TASK ITEM: Reproduce the data in full, exactly as given, leaving images out.

(Stored data entries)
▼▼▼
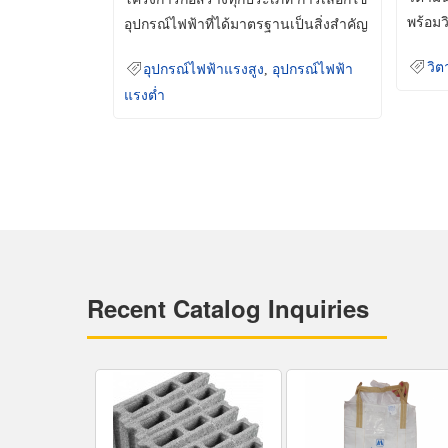
พร้อมว
อุปกรณ์ไฟฟ้าที่ได้มาตรฐานเป็นสิ่งสำคัญ
มินเม็
ที่ช่วยเพิ่มความปลอดภัย
วิต
อุปกรณ์ไฟฟ้าแรงสูง
,
อุปกรณ์ไฟฟ้า
แรงต่ำ
Recent Catalog Inquiries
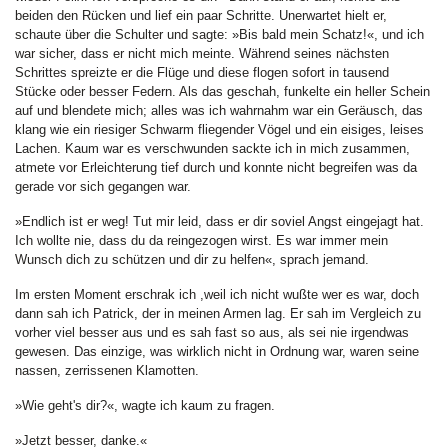
beiden den Rücken und lief ein paar Schritte. Unerwartet hielt er,
schaute über die Schulter und sagte: »Bis bald mein Schatz!«, und ich
war sicher, dass er nicht mich meinte. Während seines nächsten
Schrittes spreizte er die Flüge und diese flogen sofort in tausend
Stücke oder besser Federn. Als das geschah, funkelte ein heller Schein
auf und blendete mich; alles was ich wahrnahm war ein Geräusch, das
klang wie ein riesiger Schwarm fliegender Vögel und ein eisiges, leises
Lachen. Kaum war es verschwunden sackte ich in mich zusammen,
atmete vor Erleichterung tief durch und konnte nicht begreifen was da
gerade vor sich gegangen war.
»Endlich ist er weg! Tut mir leid, dass er dir soviel Angst eingejagt hat.
Ich wollte nie, dass du da reingezogen wirst. Es war immer mein
Wunsch dich zu schützen und dir zu helfen«, sprach jemand.
Im ersten Moment erschrak ich ,weil ich nicht wußte wer es war, doch
dann sah ich Patrick, der in meinen Armen lag. Er sah im Vergleich zu
vorher viel besser aus und es sah fast so aus, als sei nie irgendwas
gewesen. Das einzige, was wirklich nicht in Ordnung war, waren seine
nassen, zerrissenen Klamotten.
»Wie geht's dir?«, wagte ich kaum zu fragen.
»Jetzt besser, danke.«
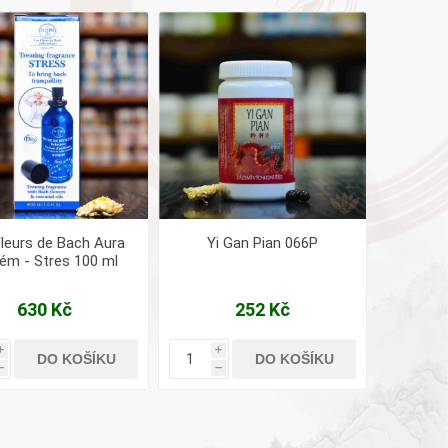
AYURVEDA
Health Link
Mattisson
JACK N JILL
leurs de Bach Aura
Yi Gan Pian 066P
ém - Stres 100 ml
630 Kč
252 Kč
i
i
DO KOŠÍKU
DO KOŠÍKU
h
h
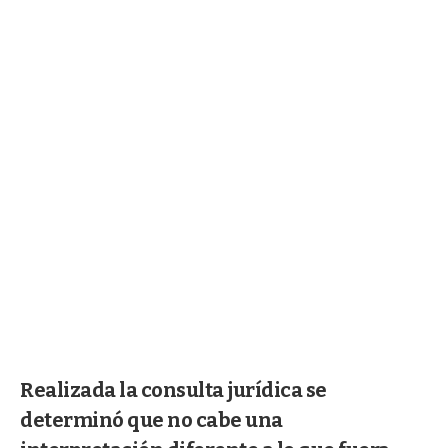
Realizada la consulta jurídica se
determinó que no cabe una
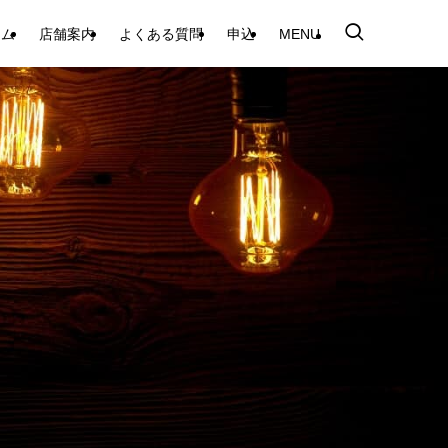
テム
店舗案内
よくある質問
申込
MENU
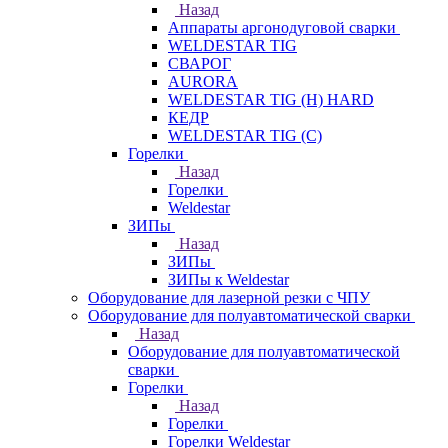
Назад
Аппараты аргонодуговой сварки
WELDESTAR TIG
СВАРОГ
AURORA
WELDESTAR TIG (H) HARD
КЕДР
WELDESTAR TIG (С)
Горелки
Назад
Горелки
Weldestar
ЗИПы
Назад
ЗИПы
ЗИПы к Weldestar
Оборудование для лазерной резки с ЧПУ
Оборудование для полуавтоматической сварки
Назад
Оборудование для полуавтоматической
сварки
Горелки
Назад
Горелки
Горелки Weldestar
▲▲▲
COMPLETED EXERCISE:
พร้อมว
อุปกรณ์ไฟฟ้าที่ได้มาตรฐานเป็นสิ่งสำคัญ
มินเม็
ที่ช่วยเพิ่มความปลอดภัย
วิต
อุปกรณ์ไฟฟ้าแรงสูง
,
อุปกรณ์ไฟฟ้า
แรงต่ำ
Recent Catalog Inquiries
beiden den Rücken und lief ein paar Schritte. Unerwartet hielt er,
schaute über die Schulter und sagte: »Bis bald mein Schatz!«, und ich
war sicher, dass er nicht mich meinte. Während seines nächsten
Schrittes spreizte er die Flüge und diese flogen sofort in tausend
Stücke oder besser Federn. Als das geschah, funkelte ein heller Schein
auf und blendete mich; alles was ich wahrnahm war ein Geräusch, das
klang wie ein riesiger Schwarm fliegender Vögel und ein eisiges, leises
Lachen. Kaum war es verschwunden sackte ich in mich zusammen,
atmete vor Erleichterung tief durch und konnte nicht begreifen was da
gerade vor sich gegangen war.
»Endlich ist er weg! Tut mir leid, dass er dir soviel Angst eingejagt hat.
Ich wollte nie, dass du da reingezogen wirst. Es war immer mein
Wunsch dich zu schützen und dir zu helfen«, sprach jemand.
Im ersten Moment erschrak ich ,weil ich nicht wußte wer es war, doch
dann sah ich Patrick, der in meinen Armen lag. Er sah im Vergleich zu
vorher viel besser aus und es sah fast so aus, als sei nie irgendwas
gewesen. Das einzige, was wirklich nicht in Ordnung war, waren seine
nassen, zerrissenen Klamotten.
»Wie geht's dir?«, wagte ich kaum zu fragen.
»Jetzt besser, danke.«
AYURVEDA
Health Link
Mattisson
JACK N JILL
leurs de Bach Aura
Yi Gan Pian 066P
ém - Stres 100 ml
630 Kč
252 Kč
i
i
DO KOŠÍKU
DO KOŠÍKU
h
h
Realizada la consulta jurídica se
determinó que no cabe una
テム
店舗案内
よくある質問
申込
MENU
Назад
Аппараты аргонодуговой сварки
WELDESTAR TIG
СВАРОГ
AURORA
WELDESTAR TIG (H) HARD
КЕДР
WELDESTAR TIG (С)
Горелки
Назад
Горелки
Weldestar
ЗИПы
Назад
ЗИПы
ЗИПы к Weldestar
Оборудование для лазерной резки с ЧПУ
Оборудование для полуавтоматической сварки
Назад
Оборудование для полуавтоматической
сварки
Горелки
Назад
Горелки
Горелки Weldestar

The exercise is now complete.